The computer expert shared a flat in Hamburg with Mohamed Atta, the lead hijacker of the two planes that smashed into the World Trade Centre.

He left Germany for Pakistan a week before September 11, 2001, and has been on the run ever since.

"There have been some contacts but we don't know for sure how concrete they have been," the German interior minister Wolfgang Schauble confirmed in a television interview with ZDF.

"It would have been surprising if there wasn't any contacts to Germany considering the international network of terrorism."

Unconfirmed reports said one or two of the British suspects may have been in touch with Bahaji through his wife, Nese, who still lives in Hamburg.

50 people held worldwide

British police are still questioning 23 people over the alleged plot to detonate liquid explosives mid-flight on up to ten US-bound airliners.
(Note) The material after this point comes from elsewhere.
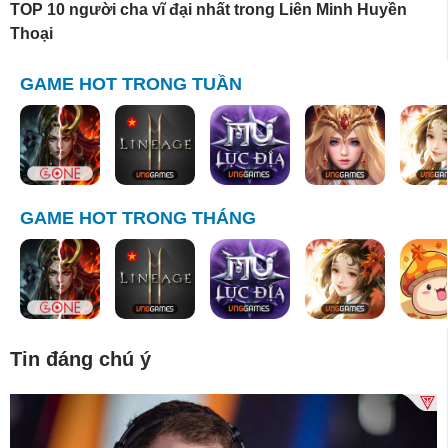
TOP 10 người cha vĩ đại nhất trong Liên Minh Huyền
Thoại
GAME HOT TRONG TUẦN
GAME HOT TRONG THÁNG
Tin đáng chú ý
On Monday, police was granted permission to quiz the 23rd suspect until Wednesday, when a district judge will decide if any of them could be held longer.

In Pakistan, more arrests over the last two days brought their total number in custody to at least 17.

Officials in the Middle-Eastern country earlier said the detainees, held over the alleged plan plot, include the "key" suspect Rashid Rauf.

Rauf's brother Tayib, 22, was arrested in Birmingham and is on a list of 19 terror suspects whose assets were frozen under an order from the Treasury.

The new arrests in Pakistan mean as many as 50 people worldwide could have been involved in what police chiefs have called a plan to "commit mass murder on an unimaginable scale".

Charity money

In another sign of the investigation's global scale, the New York Times reported that money raised in Britain to help victims of the earthquake in Kashmir may have gone to the suspected plotters in Pakistan.

The money went to Jamaat ud Dawat (JuD), the charitable arm of the extremist group Lashkar-i-Taiba, which was banned by the Pakistani government after pressure from America.

Although the charity is not registered in Britain, thousands have been donated to it in mosques across London, Birmingham and Manchester.

JuDdenied that it used the money to fund the alleged plot. "We have nothing to do with this alleged plot and have no link to this," its representive Yahya Mujahid told reporters.

Attack 'highly likely'

Back home searches continue in woods in High Wycombe, Bucks, while the threat level has been lowered to its second highest from "critical" to "severe". It means a terror attack is no longer "imminent", but still "highly likely", according to MI5.

From Tuesday, hand luggage restrictions have been eased accordingly. Where all but the barest essentials have been banned the last five days, passengers can now carry a single case the size of a small laptop bag on board.

Delays due to the tight security caused at least 130 flight cancellations at Heathrow, Gatwick and Stansted airports yesterday. Although delays will continue, they were expected to ease up this week.

On Monday, the Met police chief Sir Ian Blair explained why police decided to swoop last Thursday.

"We have been behind this group of people for some time," the commissioner said. "What we always have to do is balance waiting to gather more evidence and make sure you get all the people, against the risk to the public by not moving in earlier.

"That's the decision that was reached last Wednesday evening. There's a point where the information reaches a level of concern that means if you don't take action it is indefensible."